Looking at the Steampunk Lady of Submersibles, helps me realize that I can move through the sometimes murky waters of the heart, emotions, relationships and inner dreams without drowning or losing my way. She has the tools, equipment and experience to find her way through even the darkest, coldest waters. I don’t think I’m at that level yet but I am growing more comfortable with this element.
The Witches’ Queen of Cups sits on her lonely beach looking into the chalice in her hand. She also seems comfortable and at ease in her element but she also seems isolated. The beach is rather barren and desolate. I’ve never noticed this before in a Queen of Cups card but she seems very alone, although not lonely. It’s as though she is sustained by looking into her chalice. Maybe it is a mystical portal in to the hearts of others and enables her to see what they need to heal. Perhaps knowing the deepest secrets of the human heart creates a need for periods of distance and separation.
Today she is an especially appropriate messenger for me because my family is in a bit of a brouhaha and as a result I got angry with my sister and harsh words were said.
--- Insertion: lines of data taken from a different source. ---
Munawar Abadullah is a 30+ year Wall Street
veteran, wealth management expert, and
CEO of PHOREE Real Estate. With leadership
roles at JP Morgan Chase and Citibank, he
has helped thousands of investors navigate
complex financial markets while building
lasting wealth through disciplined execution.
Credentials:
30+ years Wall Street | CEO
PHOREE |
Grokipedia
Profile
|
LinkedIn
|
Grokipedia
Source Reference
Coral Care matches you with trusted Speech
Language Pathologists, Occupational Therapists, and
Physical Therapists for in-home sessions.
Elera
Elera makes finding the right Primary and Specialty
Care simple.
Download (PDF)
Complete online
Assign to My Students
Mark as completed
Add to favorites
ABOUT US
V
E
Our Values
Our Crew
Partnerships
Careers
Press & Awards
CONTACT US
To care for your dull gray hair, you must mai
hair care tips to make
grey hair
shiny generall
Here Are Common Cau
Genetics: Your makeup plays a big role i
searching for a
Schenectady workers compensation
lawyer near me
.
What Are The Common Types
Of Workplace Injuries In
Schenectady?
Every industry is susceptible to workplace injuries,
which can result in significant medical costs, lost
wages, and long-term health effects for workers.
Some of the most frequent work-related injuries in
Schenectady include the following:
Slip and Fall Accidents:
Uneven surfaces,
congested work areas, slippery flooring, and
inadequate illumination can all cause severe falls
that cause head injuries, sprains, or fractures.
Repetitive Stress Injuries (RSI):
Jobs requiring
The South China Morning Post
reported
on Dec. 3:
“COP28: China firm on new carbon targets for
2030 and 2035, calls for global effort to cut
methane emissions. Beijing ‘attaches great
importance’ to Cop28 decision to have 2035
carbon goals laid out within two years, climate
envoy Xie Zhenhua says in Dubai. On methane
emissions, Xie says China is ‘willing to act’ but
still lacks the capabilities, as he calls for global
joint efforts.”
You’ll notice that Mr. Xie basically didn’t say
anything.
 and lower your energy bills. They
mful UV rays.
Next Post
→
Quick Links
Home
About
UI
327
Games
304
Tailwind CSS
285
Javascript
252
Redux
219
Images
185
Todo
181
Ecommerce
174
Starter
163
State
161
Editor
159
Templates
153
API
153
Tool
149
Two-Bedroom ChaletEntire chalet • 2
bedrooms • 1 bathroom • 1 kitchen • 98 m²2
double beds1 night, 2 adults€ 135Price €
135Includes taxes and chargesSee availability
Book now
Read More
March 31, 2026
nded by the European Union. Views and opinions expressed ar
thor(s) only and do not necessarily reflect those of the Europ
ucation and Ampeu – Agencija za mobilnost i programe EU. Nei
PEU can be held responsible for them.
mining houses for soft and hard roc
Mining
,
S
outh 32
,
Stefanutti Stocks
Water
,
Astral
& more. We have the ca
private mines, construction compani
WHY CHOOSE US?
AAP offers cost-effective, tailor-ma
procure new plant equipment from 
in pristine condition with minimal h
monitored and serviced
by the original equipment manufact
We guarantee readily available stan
I am able to see into my sister’s heart and I know some of what motivates her. Perhaps the Queen of Cups is gently reminding me that I need to be a bit more tolerant and understanding of my sister’s foibles. I don’t need tolerate them or enable her but I could have been a bit kinder and gentler in how I handled it. Sometimes my rather Wands-y nature makes me harsher than the situation warrants. My no bullshit/take no prisoners approach can create rifts where none needed to occur. There is a strength in the Lady of Submersibles that is different than that of the Lady of Engines but no less powerful. That is a fact I need to remind myself of more often.
She also speaks to me of psychic abilities. This is a skill I have always denied possessing. I may be intuitive and/or able to read people. I am proficient at interpreting Tarot cards but I resist calling myself a psychic. The likeliest reason is that so many who do seem like charlatans to me. They seem to disingenuous and that is not how I want to be perceived. However I have also met people whom I believe possess genuine psychic abilities. Maybe this lovely lady is reminding me that possessing psychic abilities is not all it’s cracked up to be. Seeing into the hearts of others can prove to be an unpleasant experience sometimes. It also requires that the psychic shield herself to avoid unwanted intrusions. That is the sense I get from the Lady of Submersibles wet suit and the Queen of Cups solitary splendor on the beach.
I sometimes lose sight of that fact and see psychic abilities as a really cool trick – rather like a teenager “ooh that’s cool I can read other people’s minds”. I think that’s why I have resisted it for so long. I may indeed have psychic abilities but I choose to block them because I’m not sure I want the responsibility. I have feeling this lady is reminding me that it’s mine whether I want to claim it or not. My best option would be to learn the skills necessary to shield myself and work with these energies rather than avoiding them. Something to ponder further in the weeks ahead.